> _Exercise_:
Starting with the line that contains "Return results in <instances>...</instances>. Segment", write out each line through the end of the listing, unchanged. Output nothing else.

BEGIN

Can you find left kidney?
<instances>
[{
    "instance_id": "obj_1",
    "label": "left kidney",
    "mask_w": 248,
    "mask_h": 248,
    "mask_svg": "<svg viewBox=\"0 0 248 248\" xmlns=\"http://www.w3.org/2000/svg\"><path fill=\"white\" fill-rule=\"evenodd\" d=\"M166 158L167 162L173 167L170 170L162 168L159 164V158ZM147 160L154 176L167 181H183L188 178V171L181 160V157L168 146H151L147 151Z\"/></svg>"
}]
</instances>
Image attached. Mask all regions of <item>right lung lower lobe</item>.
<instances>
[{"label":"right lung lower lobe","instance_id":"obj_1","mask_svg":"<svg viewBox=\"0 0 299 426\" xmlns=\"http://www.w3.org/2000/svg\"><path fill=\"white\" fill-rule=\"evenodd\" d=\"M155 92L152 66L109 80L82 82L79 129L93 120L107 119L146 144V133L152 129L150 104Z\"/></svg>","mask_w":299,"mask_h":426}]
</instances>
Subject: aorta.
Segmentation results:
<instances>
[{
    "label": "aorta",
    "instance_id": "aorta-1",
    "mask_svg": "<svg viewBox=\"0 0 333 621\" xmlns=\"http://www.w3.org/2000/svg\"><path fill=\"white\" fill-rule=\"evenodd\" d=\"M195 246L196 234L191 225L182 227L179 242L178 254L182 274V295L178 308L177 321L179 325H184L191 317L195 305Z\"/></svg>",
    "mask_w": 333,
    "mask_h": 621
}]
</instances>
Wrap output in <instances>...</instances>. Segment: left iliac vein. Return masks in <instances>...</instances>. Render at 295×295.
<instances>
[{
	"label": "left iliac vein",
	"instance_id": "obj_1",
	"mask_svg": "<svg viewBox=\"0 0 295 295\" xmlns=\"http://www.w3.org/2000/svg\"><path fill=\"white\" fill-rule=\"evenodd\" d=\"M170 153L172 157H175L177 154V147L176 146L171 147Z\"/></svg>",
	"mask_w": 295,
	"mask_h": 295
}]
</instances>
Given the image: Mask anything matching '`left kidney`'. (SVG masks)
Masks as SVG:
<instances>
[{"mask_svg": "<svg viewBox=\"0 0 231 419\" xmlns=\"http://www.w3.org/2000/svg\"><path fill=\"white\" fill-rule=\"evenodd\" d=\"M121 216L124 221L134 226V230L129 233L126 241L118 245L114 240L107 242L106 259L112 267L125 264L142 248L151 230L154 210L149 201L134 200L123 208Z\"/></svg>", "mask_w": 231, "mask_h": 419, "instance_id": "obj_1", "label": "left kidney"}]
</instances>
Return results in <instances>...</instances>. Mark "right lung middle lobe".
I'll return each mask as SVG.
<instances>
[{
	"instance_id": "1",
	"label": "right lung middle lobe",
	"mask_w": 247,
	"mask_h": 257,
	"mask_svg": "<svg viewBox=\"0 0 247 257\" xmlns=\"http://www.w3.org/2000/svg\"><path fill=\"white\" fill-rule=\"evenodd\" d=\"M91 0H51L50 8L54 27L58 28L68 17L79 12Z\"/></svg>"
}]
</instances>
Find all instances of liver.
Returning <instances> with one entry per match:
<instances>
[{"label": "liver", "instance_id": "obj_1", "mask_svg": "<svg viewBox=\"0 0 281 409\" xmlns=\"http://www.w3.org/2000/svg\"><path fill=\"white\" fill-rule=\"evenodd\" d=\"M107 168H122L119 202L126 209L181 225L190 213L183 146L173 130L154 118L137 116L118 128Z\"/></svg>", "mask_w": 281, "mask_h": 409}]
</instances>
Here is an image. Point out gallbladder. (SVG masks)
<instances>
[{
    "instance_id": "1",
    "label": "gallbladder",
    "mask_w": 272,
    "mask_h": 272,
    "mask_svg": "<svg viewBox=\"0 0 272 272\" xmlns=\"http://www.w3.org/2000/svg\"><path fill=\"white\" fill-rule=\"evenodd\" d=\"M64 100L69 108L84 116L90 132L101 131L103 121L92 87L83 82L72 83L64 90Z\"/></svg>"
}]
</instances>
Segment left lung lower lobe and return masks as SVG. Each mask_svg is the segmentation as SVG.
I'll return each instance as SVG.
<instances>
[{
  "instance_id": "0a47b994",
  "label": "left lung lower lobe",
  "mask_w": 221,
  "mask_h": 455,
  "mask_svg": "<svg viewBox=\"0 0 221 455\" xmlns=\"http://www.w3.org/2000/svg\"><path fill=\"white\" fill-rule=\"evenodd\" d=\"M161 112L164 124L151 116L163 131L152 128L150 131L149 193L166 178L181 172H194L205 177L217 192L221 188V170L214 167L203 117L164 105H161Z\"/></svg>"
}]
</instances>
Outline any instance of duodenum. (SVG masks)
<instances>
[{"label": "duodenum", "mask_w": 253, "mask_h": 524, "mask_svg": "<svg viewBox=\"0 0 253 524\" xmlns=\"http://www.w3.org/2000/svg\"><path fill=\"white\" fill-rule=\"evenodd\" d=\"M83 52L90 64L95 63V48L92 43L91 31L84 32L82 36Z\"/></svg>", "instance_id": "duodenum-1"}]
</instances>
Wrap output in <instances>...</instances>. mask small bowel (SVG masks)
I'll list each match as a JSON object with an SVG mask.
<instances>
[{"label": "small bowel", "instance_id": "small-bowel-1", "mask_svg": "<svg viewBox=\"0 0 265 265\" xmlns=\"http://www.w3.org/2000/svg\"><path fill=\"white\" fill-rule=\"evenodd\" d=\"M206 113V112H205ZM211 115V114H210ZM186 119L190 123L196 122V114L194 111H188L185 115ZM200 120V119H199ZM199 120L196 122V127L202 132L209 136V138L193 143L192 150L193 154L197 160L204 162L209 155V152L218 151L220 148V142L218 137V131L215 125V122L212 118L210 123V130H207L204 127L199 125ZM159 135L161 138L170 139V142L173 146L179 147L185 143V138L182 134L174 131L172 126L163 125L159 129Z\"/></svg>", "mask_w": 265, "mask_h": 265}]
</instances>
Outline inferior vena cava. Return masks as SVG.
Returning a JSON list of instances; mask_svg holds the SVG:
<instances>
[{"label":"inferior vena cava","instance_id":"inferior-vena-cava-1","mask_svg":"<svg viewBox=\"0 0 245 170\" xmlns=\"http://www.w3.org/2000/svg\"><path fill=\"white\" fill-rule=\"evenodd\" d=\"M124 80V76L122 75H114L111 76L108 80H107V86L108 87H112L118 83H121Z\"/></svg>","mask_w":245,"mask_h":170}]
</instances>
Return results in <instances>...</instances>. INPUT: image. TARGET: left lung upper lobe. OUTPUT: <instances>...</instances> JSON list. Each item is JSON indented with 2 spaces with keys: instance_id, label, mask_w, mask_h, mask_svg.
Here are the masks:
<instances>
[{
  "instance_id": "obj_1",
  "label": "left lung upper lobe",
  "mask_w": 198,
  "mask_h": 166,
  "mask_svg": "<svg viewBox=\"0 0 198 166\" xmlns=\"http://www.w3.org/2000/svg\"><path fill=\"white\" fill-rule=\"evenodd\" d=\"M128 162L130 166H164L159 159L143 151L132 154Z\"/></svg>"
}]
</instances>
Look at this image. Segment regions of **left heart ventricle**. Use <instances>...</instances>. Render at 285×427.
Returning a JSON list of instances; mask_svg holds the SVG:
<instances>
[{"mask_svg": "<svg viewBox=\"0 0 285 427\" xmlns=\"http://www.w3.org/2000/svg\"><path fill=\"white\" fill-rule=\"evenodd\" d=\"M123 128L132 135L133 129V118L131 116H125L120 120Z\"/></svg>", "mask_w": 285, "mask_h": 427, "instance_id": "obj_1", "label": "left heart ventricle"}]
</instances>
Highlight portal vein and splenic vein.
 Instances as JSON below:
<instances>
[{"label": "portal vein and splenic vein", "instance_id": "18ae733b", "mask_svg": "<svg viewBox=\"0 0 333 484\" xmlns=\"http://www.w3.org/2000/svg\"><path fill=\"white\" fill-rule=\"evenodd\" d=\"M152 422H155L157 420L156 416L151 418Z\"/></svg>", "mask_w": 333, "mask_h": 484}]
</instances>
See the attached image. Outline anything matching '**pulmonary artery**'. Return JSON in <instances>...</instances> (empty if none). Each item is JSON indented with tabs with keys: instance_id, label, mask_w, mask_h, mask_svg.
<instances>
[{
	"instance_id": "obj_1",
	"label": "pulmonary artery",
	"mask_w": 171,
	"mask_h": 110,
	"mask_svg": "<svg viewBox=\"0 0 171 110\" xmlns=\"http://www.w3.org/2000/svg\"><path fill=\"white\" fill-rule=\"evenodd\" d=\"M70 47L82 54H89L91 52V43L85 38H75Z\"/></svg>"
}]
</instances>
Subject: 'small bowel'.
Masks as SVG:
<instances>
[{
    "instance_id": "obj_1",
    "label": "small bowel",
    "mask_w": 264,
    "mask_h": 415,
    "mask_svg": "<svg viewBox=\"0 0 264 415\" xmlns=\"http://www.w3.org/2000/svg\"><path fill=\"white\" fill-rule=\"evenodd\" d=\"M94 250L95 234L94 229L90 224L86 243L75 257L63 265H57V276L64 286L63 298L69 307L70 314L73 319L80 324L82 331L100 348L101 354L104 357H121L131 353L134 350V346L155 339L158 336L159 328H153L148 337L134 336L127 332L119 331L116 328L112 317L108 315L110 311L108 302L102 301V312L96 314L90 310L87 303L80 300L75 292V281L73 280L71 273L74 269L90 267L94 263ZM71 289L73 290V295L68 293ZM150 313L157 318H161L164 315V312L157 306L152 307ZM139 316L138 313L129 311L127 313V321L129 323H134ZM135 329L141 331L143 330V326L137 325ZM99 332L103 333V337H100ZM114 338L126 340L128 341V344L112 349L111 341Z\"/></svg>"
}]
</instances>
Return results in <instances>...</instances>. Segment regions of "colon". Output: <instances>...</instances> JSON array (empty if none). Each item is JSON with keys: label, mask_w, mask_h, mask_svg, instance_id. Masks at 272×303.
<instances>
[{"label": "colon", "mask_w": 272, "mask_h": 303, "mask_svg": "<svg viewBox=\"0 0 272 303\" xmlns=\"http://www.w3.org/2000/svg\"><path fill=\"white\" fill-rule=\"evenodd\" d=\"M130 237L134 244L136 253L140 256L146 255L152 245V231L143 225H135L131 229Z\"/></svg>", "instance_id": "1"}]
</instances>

END

> _Reply_:
Return results in <instances>...</instances>. Segment regions of "colon". Output: <instances>...</instances> JSON array (empty if none). Each item is JSON with keys: label, mask_w, mask_h, mask_svg, instance_id. Masks at 272×303.
<instances>
[{"label": "colon", "mask_w": 272, "mask_h": 303, "mask_svg": "<svg viewBox=\"0 0 272 303\" xmlns=\"http://www.w3.org/2000/svg\"><path fill=\"white\" fill-rule=\"evenodd\" d=\"M130 237L134 244L136 253L140 256L146 255L152 245V231L143 225H135L131 229Z\"/></svg>", "instance_id": "1"}]
</instances>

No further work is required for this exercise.